ACTIVITY – Repeat every line below exactly, word for word.

───── MATERIAL FOR THIS TASK ─────

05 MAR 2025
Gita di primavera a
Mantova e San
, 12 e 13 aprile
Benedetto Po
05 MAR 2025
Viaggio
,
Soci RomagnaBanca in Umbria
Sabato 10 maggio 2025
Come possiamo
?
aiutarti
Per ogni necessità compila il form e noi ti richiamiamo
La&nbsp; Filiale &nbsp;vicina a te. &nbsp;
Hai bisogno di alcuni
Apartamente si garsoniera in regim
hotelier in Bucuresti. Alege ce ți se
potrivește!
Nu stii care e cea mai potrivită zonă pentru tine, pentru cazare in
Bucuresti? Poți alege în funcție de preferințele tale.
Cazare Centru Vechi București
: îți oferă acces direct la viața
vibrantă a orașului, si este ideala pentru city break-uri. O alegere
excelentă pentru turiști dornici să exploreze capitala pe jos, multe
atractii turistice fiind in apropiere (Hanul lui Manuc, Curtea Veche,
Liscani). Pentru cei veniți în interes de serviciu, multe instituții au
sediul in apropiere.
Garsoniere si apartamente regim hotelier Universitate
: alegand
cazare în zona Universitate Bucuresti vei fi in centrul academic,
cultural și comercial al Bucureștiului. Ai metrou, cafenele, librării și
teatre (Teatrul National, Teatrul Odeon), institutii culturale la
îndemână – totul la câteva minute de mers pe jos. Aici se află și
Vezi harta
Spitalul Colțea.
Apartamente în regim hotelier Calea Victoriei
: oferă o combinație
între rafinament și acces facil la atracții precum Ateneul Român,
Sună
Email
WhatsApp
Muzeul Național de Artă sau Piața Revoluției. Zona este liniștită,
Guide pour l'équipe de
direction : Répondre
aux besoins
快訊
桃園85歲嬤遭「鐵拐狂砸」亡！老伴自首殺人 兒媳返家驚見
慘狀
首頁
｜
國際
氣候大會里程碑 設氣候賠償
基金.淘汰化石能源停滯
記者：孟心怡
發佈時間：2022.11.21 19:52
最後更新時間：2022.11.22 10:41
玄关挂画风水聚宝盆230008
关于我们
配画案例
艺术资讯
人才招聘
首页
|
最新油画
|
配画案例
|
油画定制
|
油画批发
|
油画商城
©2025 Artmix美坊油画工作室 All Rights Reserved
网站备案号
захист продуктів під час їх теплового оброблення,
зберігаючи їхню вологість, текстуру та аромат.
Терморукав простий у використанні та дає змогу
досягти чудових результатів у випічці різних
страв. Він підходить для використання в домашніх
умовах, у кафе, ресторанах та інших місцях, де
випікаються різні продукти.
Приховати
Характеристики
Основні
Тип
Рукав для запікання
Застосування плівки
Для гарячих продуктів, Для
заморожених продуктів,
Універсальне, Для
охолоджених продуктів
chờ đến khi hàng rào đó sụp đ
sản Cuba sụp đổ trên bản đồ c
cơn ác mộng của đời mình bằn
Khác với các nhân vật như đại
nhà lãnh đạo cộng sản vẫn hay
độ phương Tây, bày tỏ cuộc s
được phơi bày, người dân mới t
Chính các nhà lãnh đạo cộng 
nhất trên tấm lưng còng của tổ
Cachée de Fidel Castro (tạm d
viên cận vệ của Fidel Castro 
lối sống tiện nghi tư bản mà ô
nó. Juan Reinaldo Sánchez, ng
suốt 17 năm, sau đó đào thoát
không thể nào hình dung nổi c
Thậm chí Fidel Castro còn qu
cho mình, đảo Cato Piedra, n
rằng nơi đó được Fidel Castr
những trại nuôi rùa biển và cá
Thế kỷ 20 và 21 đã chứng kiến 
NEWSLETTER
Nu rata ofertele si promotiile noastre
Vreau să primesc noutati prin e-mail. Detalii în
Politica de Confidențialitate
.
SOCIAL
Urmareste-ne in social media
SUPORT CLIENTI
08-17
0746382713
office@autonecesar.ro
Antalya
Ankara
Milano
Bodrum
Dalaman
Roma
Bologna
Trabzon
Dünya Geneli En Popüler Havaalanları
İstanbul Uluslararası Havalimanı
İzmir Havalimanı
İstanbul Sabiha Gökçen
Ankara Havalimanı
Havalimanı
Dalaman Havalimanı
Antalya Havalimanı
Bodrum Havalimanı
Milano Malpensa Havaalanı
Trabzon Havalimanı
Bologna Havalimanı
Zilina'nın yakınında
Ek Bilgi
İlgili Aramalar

─────

COMPLETED EXERCISE –
05 MAR 2025
Gita di primavera a
Mantova e San
, 12 e 13 aprile
Benedetto Po
05 MAR 2025
Viaggio
,
Soci RomagnaBanca in Umbria
Sabato 10 maggio 2025
Come possiamo
?
aiutarti
Per ogni necessità compila il form e noi ti richiamiamo
La&nbsp; Filiale &nbsp;vicina a te. &nbsp;
Hai bisogno di alcuni
Apartamente si garsoniera in regim
hotelier in Bucuresti. Alege ce ți se
potrivește!
Nu stii care e cea mai potrivită zonă pentru tine, pentru cazare in
Bucuresti? Poți alege în funcție de preferințele tale.
Cazare Centru Vechi București
: îți oferă acces direct la viața
vibrantă a orașului, si este ideala pentru city break-uri. O alegere
excelentă pentru turiști dornici să exploreze capitala pe jos, multe
atractii turistice fiind in apropiere (Hanul lui Manuc, Curtea Veche,
Liscani). Pentru cei veniți în interes de serviciu, multe instituții au
sediul in apropiere.
Garsoniere si apartamente regim hotelier Universitate
: alegand
cazare în zona Universitate Bucuresti vei fi in centrul academic,
cultural și comercial al Bucureștiului. Ai metrou, cafenele, librării și
teatre (Teatrul National, Teatrul Odeon), institutii culturale la
îndemână – totul la câteva minute de mers pe jos. Aici se află și
Vezi harta
Spitalul Colțea.
Apartamente în regim hotelier Calea Victoriei
: oferă o combinație
între rafinament și acces facil la atracții precum Ateneul Român,
Sună
Email
WhatsApp
Muzeul Național de Artă sau Piața Revoluției. Zona este liniștită,
Guide pour l'équipe de
direction : Répondre
aux besoins
快訊
桃園85歲嬤遭「鐵拐狂砸」亡！老伴自首殺人 兒媳返家驚見
慘狀
首頁
｜
國際
氣候大會里程碑 設氣候賠償
基金.淘汰化石能源停滯
記者：孟心怡
發佈時間：2022.11.21 19:52
最後更新時間：2022.11.22 10:41
玄关挂画风水聚宝盆230008
关于我们
配画案例
艺术资讯
人才招聘
首页
|
最新油画
|
配画案例
|
油画定制
|
油画批发
|
油画商城
©2025 Artmix美坊油画工作室 All Rights Reserved
网站备案号
захист продуктів під час їх теплового оброблення,
зберігаючи їхню вологість, текстуру та аромат.
Терморукав простий у використанні та дає змогу
досягти чудових результатів у випічці різних
страв. Він підходить для використання в домашніх
умовах, у кафе, ресторанах та інших місцях, де
випікаються різні продукти.
Приховати
Характеристики
Основні
Тип
Рукав для запікання
Застосування плівки
Для гарячих продуктів, Для
заморожених продуктів,
Універсальне, Для
охолоджених продуктів
chờ đến khi hàng rào đó sụp đ
sản Cuba sụp đổ trên bản đồ c
cơn ác mộng của đời mình bằn
Khác với các nhân vật như đại
nhà lãnh đạo cộng sản vẫn hay
độ phương Tây, bày tỏ cuộc s
được phơi bày, người dân mới t
Chính các nhà lãnh đạo cộng 
nhất trên tấm lưng còng của tổ
Cachée de Fidel Castro (tạm d
viên cận vệ của Fidel Castro 
lối sống tiện nghi tư bản mà ô
nó. Juan Reinaldo Sánchez, ng
suốt 17 năm, sau đó đào thoát
không thể nào hình dung nổi c
Thậm chí Fidel Castro còn qu
cho mình, đảo Cato Piedra, n
rằng nơi đó được Fidel Castr
những trại nuôi rùa biển và cá
Thế kỷ 20 và 21 đã chứng kiến 
NEWSLETTER
Nu rata ofertele si promotiile noastre
Vreau să primesc noutati prin e-mail. Detalii în
Politica de Confidențialitate
.
SOCIAL
Urmareste-ne in social media
SUPORT CLIENTI
08-17
0746382713
office@autonecesar.ro
Antalya
Ankara
Milano
Bodrum
Dalaman
Roma
Bologna
Trabzon
Dünya Geneli En Popüler Havaalanları
İstanbul Uluslararası Havalimanı
İzmir Havalimanı
İstanbul Sabiha Gökçen
Ankara Havalimanı
Havalimanı
Dalaman Havalimanı
Antalya Havalimanı
Bodrum Havalimanı
Milano Malpensa Havaalanı
Trabzon Havalimanı
Bologna Havalimanı
Zilina'nın yakınında
Ek Bilgi
İlgili Aramalar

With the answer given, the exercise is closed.